▸ Work request
Could you report every line from the entries that includes the word "jenis"?

(Collected data)
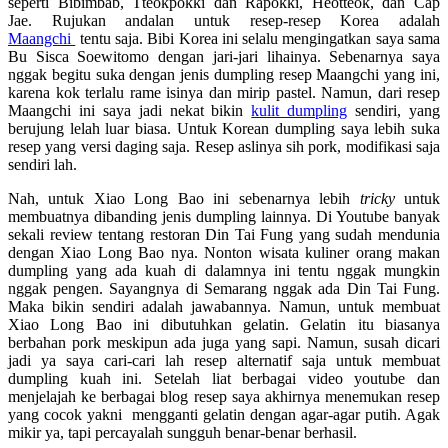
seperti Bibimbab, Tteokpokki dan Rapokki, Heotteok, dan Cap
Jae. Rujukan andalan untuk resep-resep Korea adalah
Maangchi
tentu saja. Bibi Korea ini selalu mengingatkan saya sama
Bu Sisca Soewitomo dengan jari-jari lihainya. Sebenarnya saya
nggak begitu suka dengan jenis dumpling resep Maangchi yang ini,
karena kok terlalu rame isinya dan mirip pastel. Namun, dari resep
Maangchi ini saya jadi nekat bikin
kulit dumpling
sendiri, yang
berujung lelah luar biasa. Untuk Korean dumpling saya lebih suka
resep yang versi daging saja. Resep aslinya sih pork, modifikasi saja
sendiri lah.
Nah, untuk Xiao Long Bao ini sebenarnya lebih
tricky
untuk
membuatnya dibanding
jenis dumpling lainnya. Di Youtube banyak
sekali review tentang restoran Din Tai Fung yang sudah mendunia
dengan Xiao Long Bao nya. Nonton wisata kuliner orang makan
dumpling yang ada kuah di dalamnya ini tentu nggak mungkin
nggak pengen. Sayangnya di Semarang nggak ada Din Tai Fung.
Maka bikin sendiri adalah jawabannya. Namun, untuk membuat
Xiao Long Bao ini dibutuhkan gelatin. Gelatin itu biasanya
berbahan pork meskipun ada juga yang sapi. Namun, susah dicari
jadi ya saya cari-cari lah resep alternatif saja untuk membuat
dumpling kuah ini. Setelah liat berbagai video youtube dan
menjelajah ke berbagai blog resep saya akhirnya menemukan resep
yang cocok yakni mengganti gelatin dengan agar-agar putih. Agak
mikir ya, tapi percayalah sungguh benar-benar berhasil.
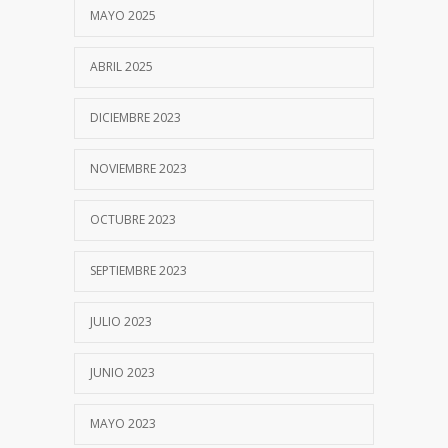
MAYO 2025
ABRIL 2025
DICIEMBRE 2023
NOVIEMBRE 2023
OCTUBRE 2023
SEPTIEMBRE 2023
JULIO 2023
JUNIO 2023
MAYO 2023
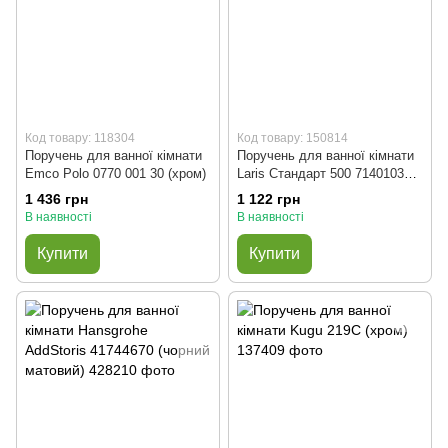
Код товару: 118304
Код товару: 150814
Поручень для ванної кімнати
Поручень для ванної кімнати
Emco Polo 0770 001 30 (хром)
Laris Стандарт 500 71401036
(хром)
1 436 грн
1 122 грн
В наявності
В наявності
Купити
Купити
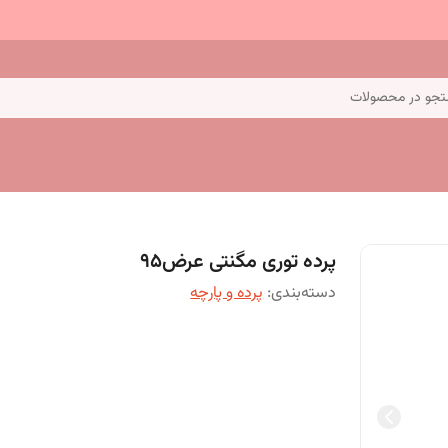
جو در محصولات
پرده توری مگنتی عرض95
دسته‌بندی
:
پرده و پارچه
--
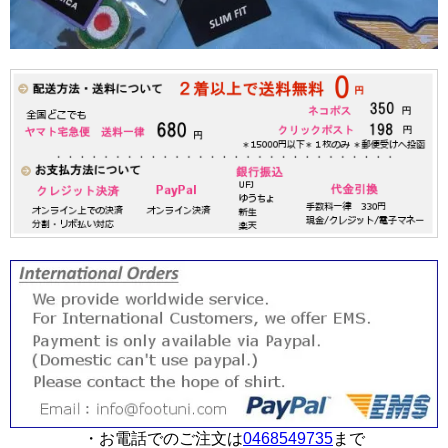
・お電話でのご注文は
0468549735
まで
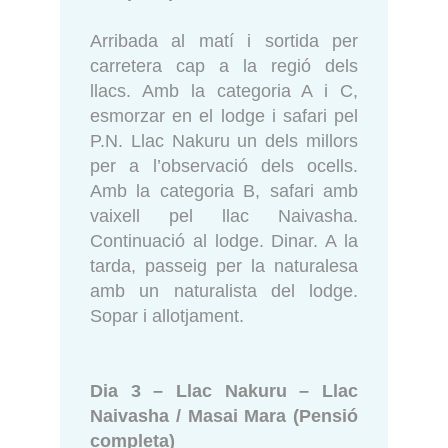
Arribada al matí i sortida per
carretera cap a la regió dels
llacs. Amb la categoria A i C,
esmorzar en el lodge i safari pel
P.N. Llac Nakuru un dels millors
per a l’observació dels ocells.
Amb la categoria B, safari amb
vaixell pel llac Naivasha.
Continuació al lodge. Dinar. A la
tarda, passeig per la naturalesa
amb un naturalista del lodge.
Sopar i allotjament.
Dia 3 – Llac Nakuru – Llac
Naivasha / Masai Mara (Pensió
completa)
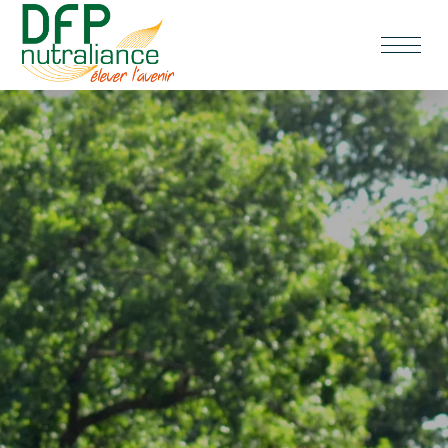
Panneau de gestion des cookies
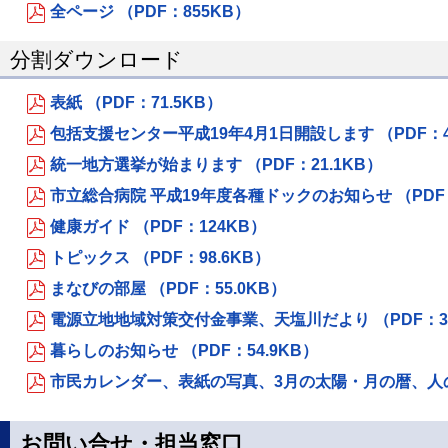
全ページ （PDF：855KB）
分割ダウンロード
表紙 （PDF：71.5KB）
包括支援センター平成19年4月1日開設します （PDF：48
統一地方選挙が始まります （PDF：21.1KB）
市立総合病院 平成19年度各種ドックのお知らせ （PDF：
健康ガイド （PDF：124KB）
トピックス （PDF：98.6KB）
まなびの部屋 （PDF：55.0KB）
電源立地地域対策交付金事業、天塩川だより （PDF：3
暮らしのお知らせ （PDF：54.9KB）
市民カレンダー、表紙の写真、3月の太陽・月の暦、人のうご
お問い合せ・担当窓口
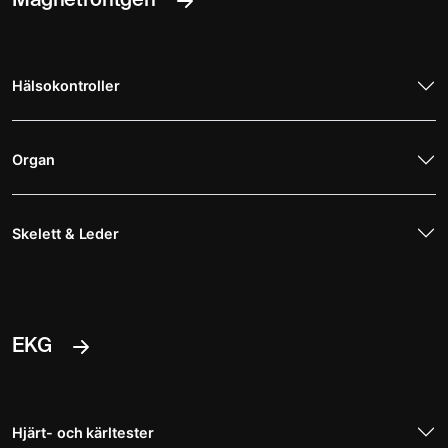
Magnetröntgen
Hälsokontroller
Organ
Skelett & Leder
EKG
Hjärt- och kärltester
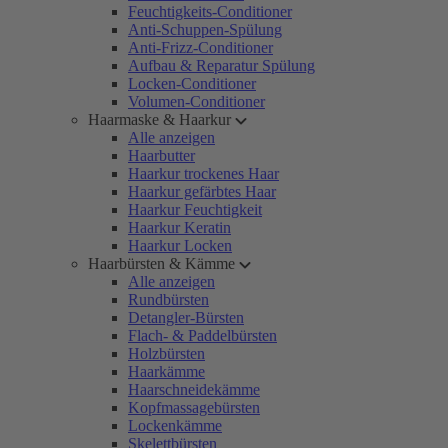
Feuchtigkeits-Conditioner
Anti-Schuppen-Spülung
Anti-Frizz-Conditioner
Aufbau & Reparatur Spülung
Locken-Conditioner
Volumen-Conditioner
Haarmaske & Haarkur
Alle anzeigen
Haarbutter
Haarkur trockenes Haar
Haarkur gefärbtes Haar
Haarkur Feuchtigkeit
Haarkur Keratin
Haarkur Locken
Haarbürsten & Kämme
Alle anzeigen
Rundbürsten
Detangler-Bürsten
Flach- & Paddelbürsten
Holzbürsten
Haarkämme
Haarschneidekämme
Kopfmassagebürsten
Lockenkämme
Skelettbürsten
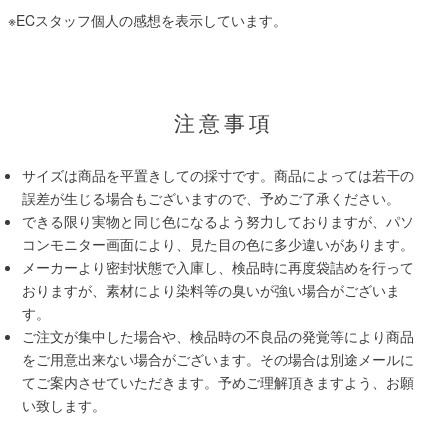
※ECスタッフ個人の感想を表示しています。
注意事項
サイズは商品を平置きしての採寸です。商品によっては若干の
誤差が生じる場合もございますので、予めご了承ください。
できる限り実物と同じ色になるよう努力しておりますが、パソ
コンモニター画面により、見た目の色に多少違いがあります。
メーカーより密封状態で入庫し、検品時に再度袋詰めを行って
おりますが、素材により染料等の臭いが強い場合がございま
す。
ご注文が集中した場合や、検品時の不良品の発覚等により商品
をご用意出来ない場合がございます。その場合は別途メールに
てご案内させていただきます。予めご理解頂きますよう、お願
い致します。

▸ Exercise solution
nggak begitu suka dengan jenis dumpling resep Maangchi yang ini,
jenis dumpling lainnya. Di Youtube banyak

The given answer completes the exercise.